--- TASK INSTRUCTIONS ---
Before anything else, drop the pictures; then return exactly the lines from the top of the listing through the line with "Ghost of Yotei".

--- RECORD EXCERPTS ---

*****

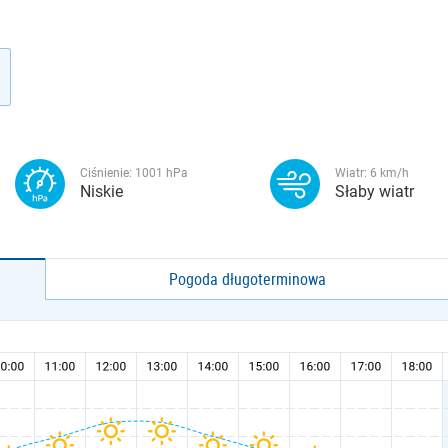
Ciśnienie:
1001
hPa
Wiatr:
6
km/h
Niskie
Słaby wiatr
Pogoda długoterminowa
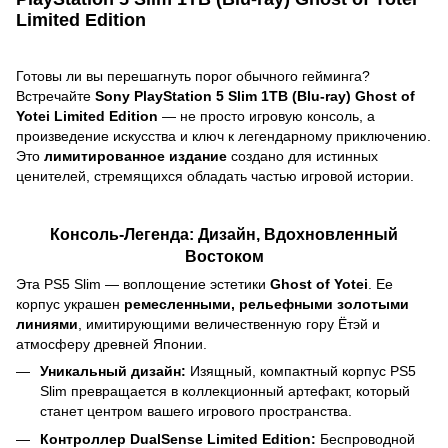
Limited Edition
Готовы ли вы перешагнуть порог обычного гейминга?
Встречайте
Sony PlayStation 5 Slim 1TB (Blu-ray) Ghost of
Yotei Limited Edition
— не просто игровую консоль, а
произведение искусства и ключ к легендарному приключению.
Это
лимитированное издание
создано для истинных
ценителей, стремящихся обладать частью игровой истории.
Консоль-Легенда: Дизайн, Вдохновленный
Востоком
Эта PS5 Slim — воплощение эстетики
Ghost of Yotei
. Ее
корпус украшен
ремесленными, рельефными золотыми
линиями
, имитирующими величественную гору Ётэй и
атмосферу древней Японии.
Уникальный дизайн:
Изящный, компактный корпус PS5
Slim превращается в коллекционный артефакт, который
станет центром вашего игрового пространства.
Контроллер DualSense Limited Edition:
Беспроводной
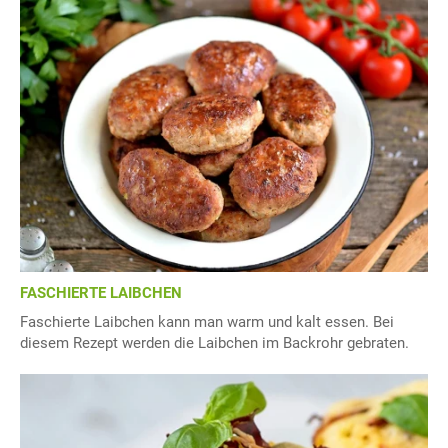
FASCHIERTE LAIBCHEN
Faschierte Laibchen kann man warm und kalt essen. Bei
diesem Rezept werden die Laibchen im Backrohr gebraten.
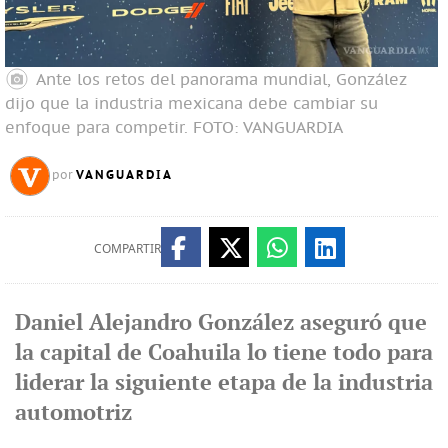
Ante los retos del panorama mundial, González
dijo que la industria mexicana debe cambiar su
enfoque para competir.
FOTO: VANGUARDIA
VANGUARDIA
por
COMPARTIR
Daniel Alejandro González aseguró que
la capital de Coahuila lo tiene todo para
liderar la siguiente etapa de la industria
automotriz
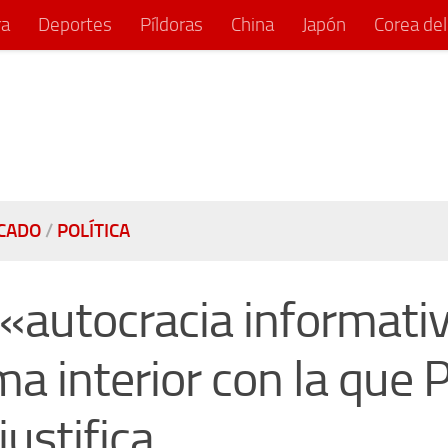
ra
Deportes
Píldoras
China
Japón
Corea del
CADO
/
POLÍTICA
 «autocracia informativ
ma interior con la que 
justifica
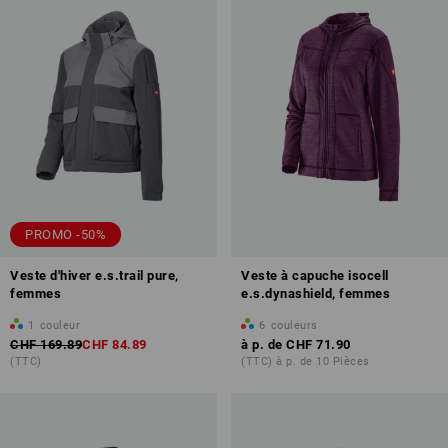
PROMO -50%
Veste d'hiver e.s.trail pure,
Veste à capuche isocell
femmes
e.s.dynashield, femmes
1
couleur
6
couleurs
CHF 169.89
CHF 84.89
à p. de
CHF 71.90
(TTC)
(TTC) à p. de 10 Pièces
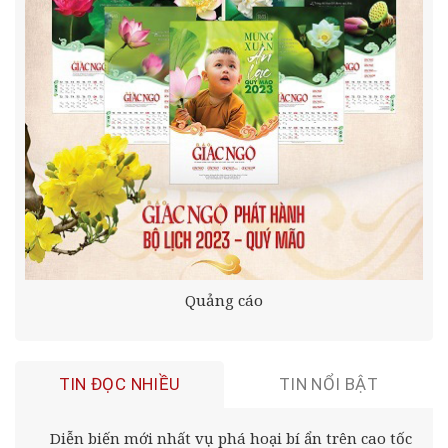
Quảng cáo
TIN ĐỌC NHIỀU
TIN NỔI BẬT
Diễn biến mới nhất vụ phá hoại bí ẩn trên cao tốc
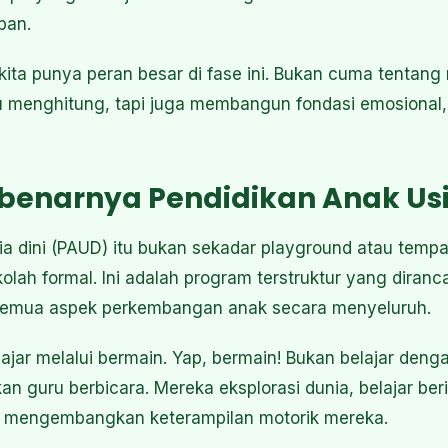
pan.
kita punya peran besar di fase ini. Bukan cuma tentan
menghitung, tapi juga membangun fondasi emosional, s
ebenarnya Pendidikan Anak Usi
ia dini (PAUD) itu bukan sekadar playground atau temp
lah formal. Ini adalah program terstruktur yang diranc
mua aspek perkembangan anak secara menyeluruh.
elajar melalui bermain. Yap, bermain! Bukan belajar den
n guru berbicara. Mereka eksplorasi dunia, belajar ber
 mengembangkan keterampilan motorik mereka.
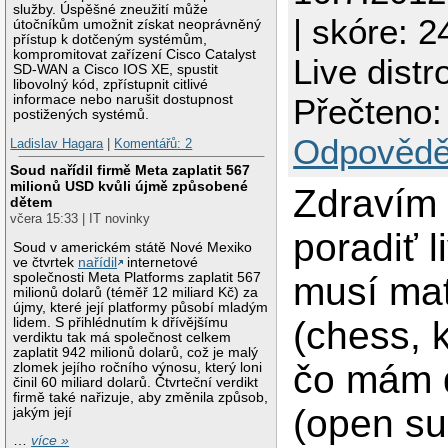
služby. Úspěšné zneužití může
| skóre: 2
útočníkům umožnit získat neoprávněný
přístup k dotčeným systémům,
kompromitovat zařízení Cisco Catalyst
Live distr
SD-WAN a Cisco IOS XE, spustit
libovolný kód, zpřístupnit citlivé
informace nebo narušit dostupnost
Přečteno:
postižených systémů.
Odpovědě
Ladislav Hagara
|
Komentářů: 2
Soud nařídil firmě Meta zaplatit 567
milionů USD kvůli újmě způsobené
Zdravím
dětem
včera 15:33 | IT novinky
poradiť l
Soud v americkém státě Nové Mexiko
ve čtvrtek
nařídil
internetové
společnosti Meta Platforms zaplatit 567
musí mať
milionů dolarů (téměř 12 miliard Kč) za
újmy, které její platformy působí mladým
(chess, k
lidem. S přihlédnutím k dřívějšímu
verdiktu tak má společnost celkem
zaplatit 942 milionů dolarů, což je malý
čo mám
zlomek jejího ročního výnosu, který loni
činil 60 miliard dolarů. Čtvrteční verdikt
firmě také nařizuje, aby změnila způsob,
(open su
jakým její
…
více »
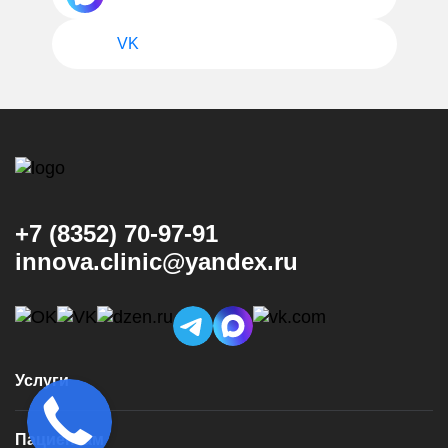
VK
+7 (8352) 70-97-91
innova.clinic@yandex.ru
Услуги
Консультация и диагностика
Пациентам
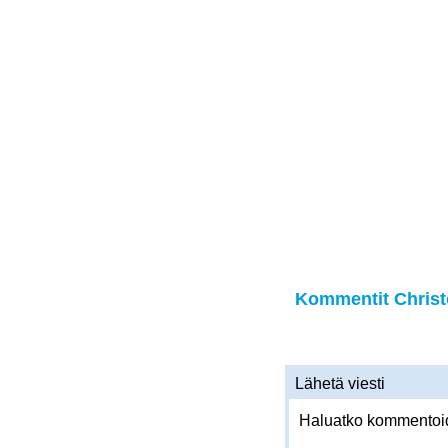
Kommentit Christo
Lähetä viesti
Haluatko kommentoida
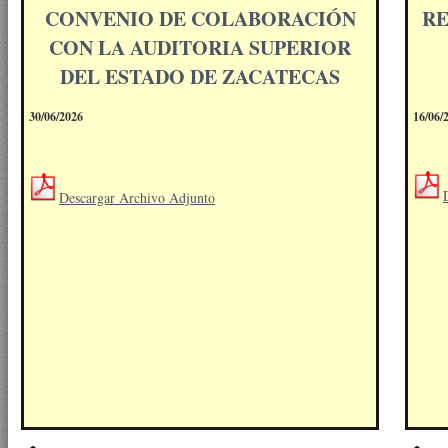
CONVENIO DE COLABORACIÓN
RE
CON LA AUDITORIA SUPERIOR
DEL ESTADO DE ZACATECAS
30/06/2026
16/06/
Descargar Archivo Adjunto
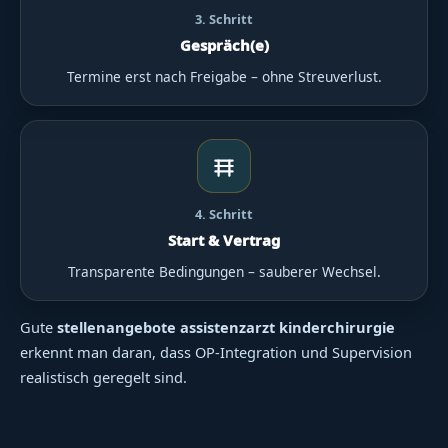
3. Schritt
Gespräch(e)
Termine erst nach Freigabe – ohne Streuverlust.
4. Schritt
Start & Vertrag
Transparente Bedingungen – sauberer Wechsel.
Gute
stellenangebote assistenzarzt kinderchirurgie
erkennt man daran, dass OP-Integration und Supervision
realistisch geregelt sind.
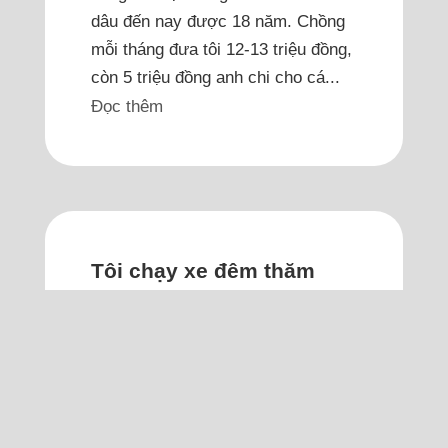
dâu đến nay được 18 năm. Chồng
mỗi tháng đưa tôi 12-13 triệu đồng,
còn 5 triệu đồng anh chi cho cá...
Đọc thêm
Tôi chạy xe đêm thăm
nhà người yêu, anh trì
hoãn ra mắt vì sợ bố mẹ
bạn gái giục cưới
Tôi từng nghe lời anh, tự đi xe qua
nhà anh rồi tự về trong đêm để bố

*****

--- REPLY TO THE EXERCISE ---
Ciśnienie:
1001
hPa
Wiatr:
6
km/h
Niskie
Słaby wiatr
Pogoda długoterminowa
Limited Edition
Готовы ли вы перешагнуть порог обычного гейминга?
Встречайте
Sony PlayStation 5 Slim 1TB (Blu-ray) Ghost of
Yotei Limited Edition
— не просто игровую консоль, а
произведение искусства и ключ к легендарному приключению.
Это
лимитированное издание
создано для истинных
ценителей, стремящихся обладать частью игровой истории.
Консоль-Легенда: Дизайн, Вдохновленный
Востоком
Эта PS5 Slim — воплощение эстетики
Ghost of Yotei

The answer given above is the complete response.